Required action = Every line below from the one containing "十年来该地五月份的*高气温据印" through the one containing "verzuimbeleid." is to be printed exactly, with the pictures omitted.

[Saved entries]
-- -- --

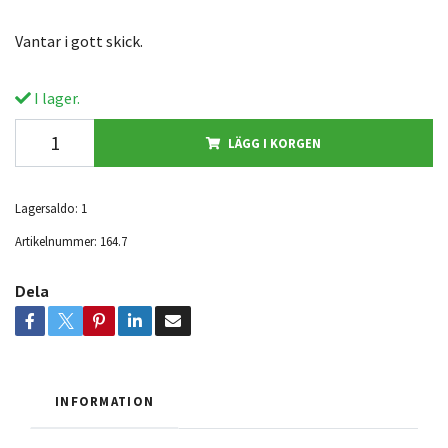
Vantar i gott skick.
I lager.
LÄGG I KORGEN
Lagersaldo:
1
Artikelnummer:
164.7
Dela
INFORMATION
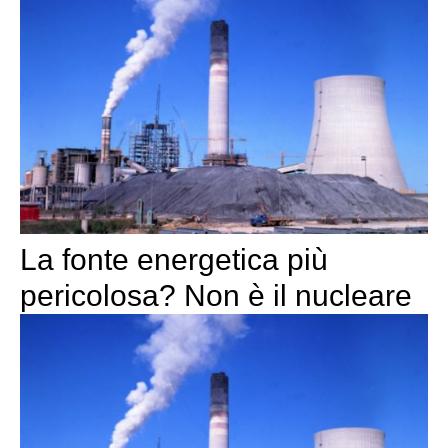
La fonte energetica più
pericolosa? Non è il nucleare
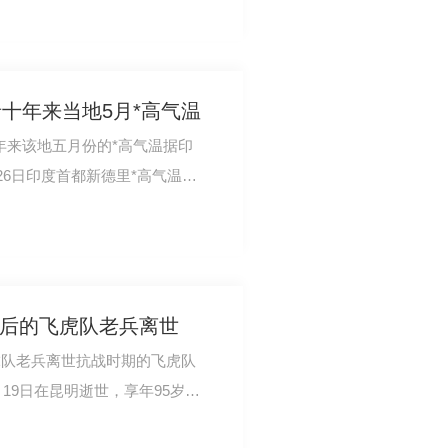
录十年来当地5月*高气温
十年来该地五月份的*高气温据印
6日印度首都新德里*高气温达
度*高的**。…
*后的飞虎队老兵离世
虎队老兵离世抗战时期的飞虎队
19日在昆明逝世，享年95岁。
越过驼峰航线的…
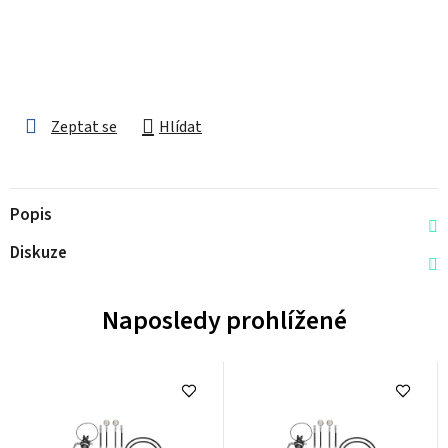
Zeptat se
Hlídat
Popis
Diskuze
Naposledy prohlížené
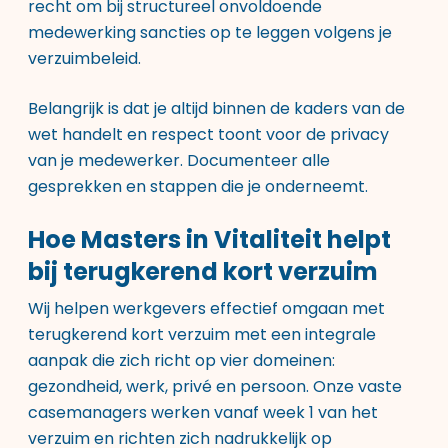
recht om bij structureel onvoldoende
medewerking sancties op te leggen volgens je
verzuimbeleid.
Belangrijk is dat je altijd binnen de kaders van de
wet handelt en respect toont voor de privacy
van je medewerker. Documenteer alle
gesprekken en stappen die je onderneemt.
Hoe Masters in Vitaliteit helpt
bij terugkerend kort verzuim
Wij helpen werkgevers effectief omgaan met
terugkerend kort verzuim met een integrale
aanpak die zich richt op vier domeinen:
gezondheid, werk, privé en persoon. Onze vaste
casemanagers werken vanaf week 1 van het
verzuim en richten zich nadrukkelijk op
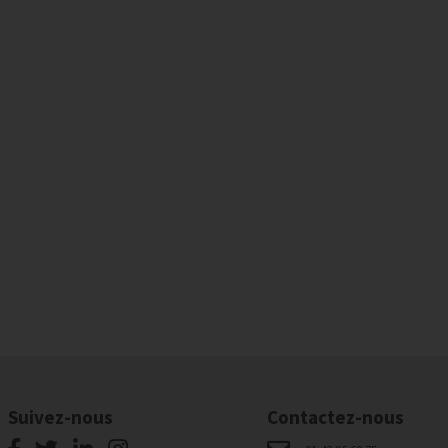
Suivez-nous
Contactez-nous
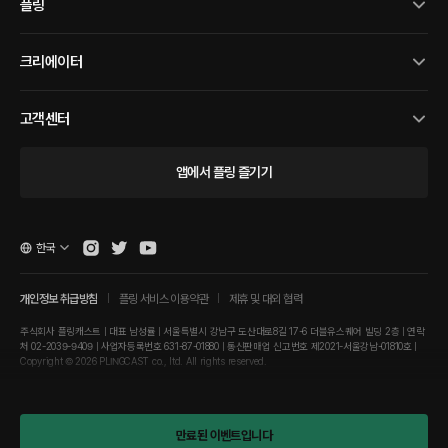
플링
크리에이터
고객센터
앱에서 플링 즐기기
한국
개인정보 취급방침
플링 서비스 이용약관
제휴 및 대외 협력
주식회사 플링캐스트 | 대표 남성률 | 서울특별시 강남구 도산대로8길 17-6 더블유스퀘어 빌딩 2층 | 연락
처 02-2039-9409 | 사업자등록번호 631-87-01880 | 통신판매업 신고번호 제2021-서울강남-01810호 |
Copyright © 2026 PLINGCAST co., ltd. All rights reserved.
만료된 이벤트입니다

-- -- --

Response to this exercise =
十年来该地五月份的*高气温据印
6日印度首都新德里*高气温达
度*高的**。…
*后的飞虎队老兵离世
虎队老兵离世抗战时期的飞虎队
19日在昆明逝世，享年95岁。
越过驼峰航线的…
Zeptat se
Hlídat
Popis
Diskuze
Naposledy prohlížené
recht om bij structureel onvoldoende
medewerking sancties op te leggen volgens je
verzuimbeleid.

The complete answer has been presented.